Márcio Luís Moreira De Souza
◽
Gabriel Ayres Lopes
◽
Alexandre Castelo Branco
◽
Jessica K Fairley
◽
Lucia Alves De Oliveira Fraga
BACKGROUND
According to WHO, to achieve targets for control of leprosy by 2030, it will require disease elimination and interruption of transmission at the national or regional level. India and Brazil have reported the highest leprosy burden over the decades, revealing the need for strategies and tools to help health professionals correctly manage and control the disease.
OBJECTIVE
The objective of this study is to assess the quality of leprosy data in Brazil by SINAN (Information System for Notifiable Diseases) and build a web application to increase the accessibility of an accurate method of classifying leprosy treatment for health professionals, especially for communities further away from the country's major diagnostic centers.
METHODS
Leprosy data were extracted from the SINAN database, carefully cleaned, and used to build artificial intelligence (AI) decision model based on Random Forest (RF) algorithm to predict operational classification in Paucibacillary (PB) or Multibacillary (MB). It used the software: i) Python to extract and clean the data; ii) R to train and test the AI model via cross-validation. To allow broad access, we deployed the final RF classification model in a web application that integrates the cloud service, Microsoft Azure, with a friendly layout built in Bubble.io.
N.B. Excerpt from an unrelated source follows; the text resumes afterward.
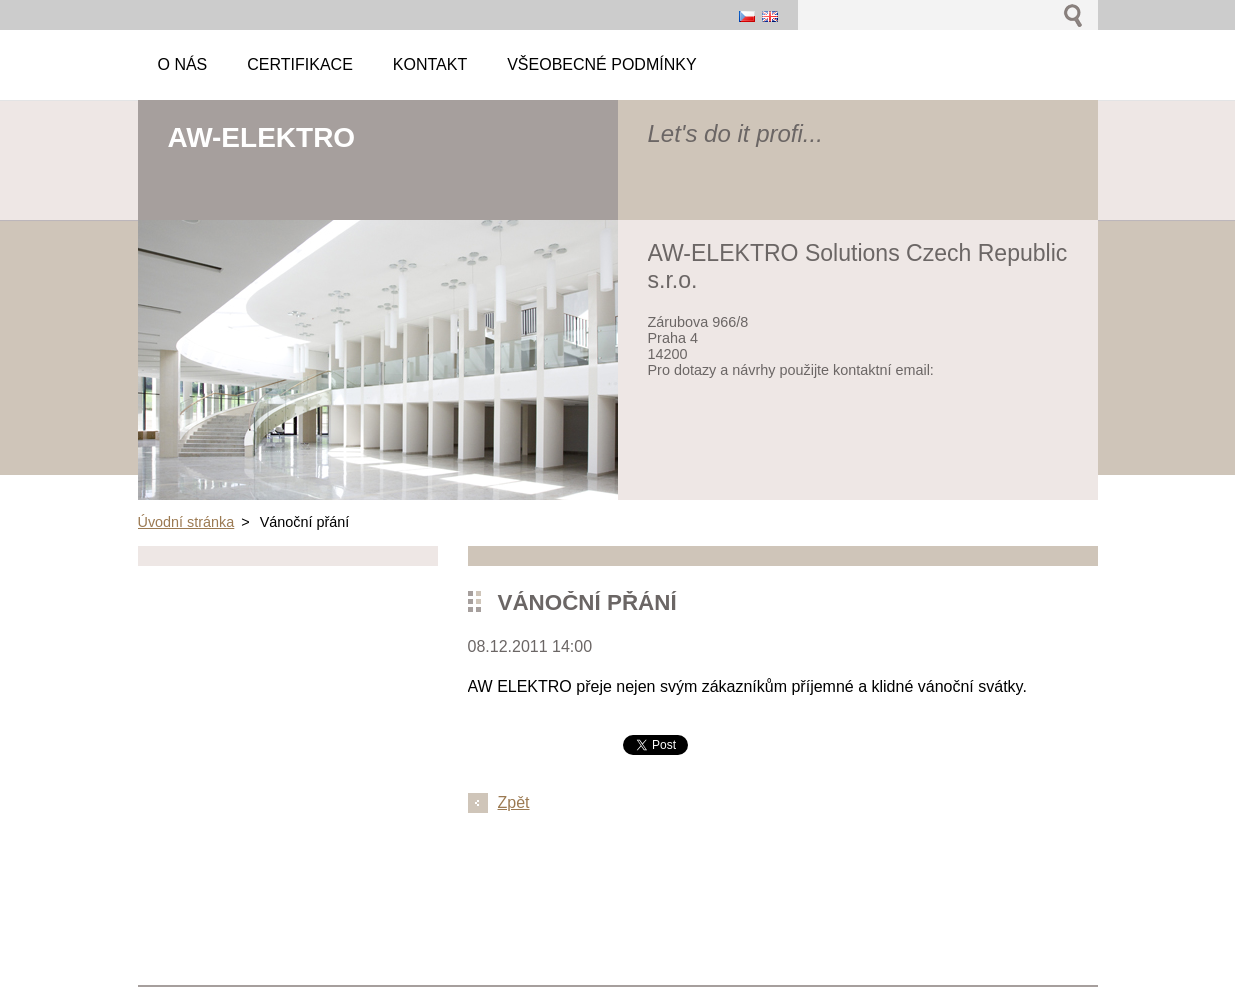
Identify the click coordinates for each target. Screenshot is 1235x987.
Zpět (514, 802)
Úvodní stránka (186, 522)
It used data available on the IBGE (Brazilian Institute of Geography and Statistics) and the DATASUS (Department of Informatics of the Unified Health System).
RESULTS
We mapped the dispersion of leprosy incidence in Brazil, 2014 to 2018, and noticed a high number of cases in central Brazil in 2014 that became even higher in 2018, in the state of Mato Grosso.
Some municipalities showed discrepancies in the 80% range. We considered inconsistency the fact of not matching a set of standards for leprosy classification, according to WHO. Of a total of 21,047 discrepancies detected, the main was considered the operational rating that does not match the clinical form. After data processing, we identified a total of 77,628 cases with missing data.
Regarding the quality of the AI model applied, the sensitivity was 93.97%, and the specificity was 87.09%. In most states of Brazil, human and machine confidence intervals intersect.
CONCLUSIONS
The proposed APP was able to recognize patterns in leprosy cases registered in the SINAN database and classify new patients as PB or MB, reducing the probability of oversight by health professionals. The collection and notification of data on leprosy in Brazil seem to lack specific validation to increase the quality of the data for implementations via AI. The AI model implemented in this work presented relatively large confidence intervals of accuracy that varied from across Brazilian states. This distortion is possibly due to the quality of the data that fed the classification model.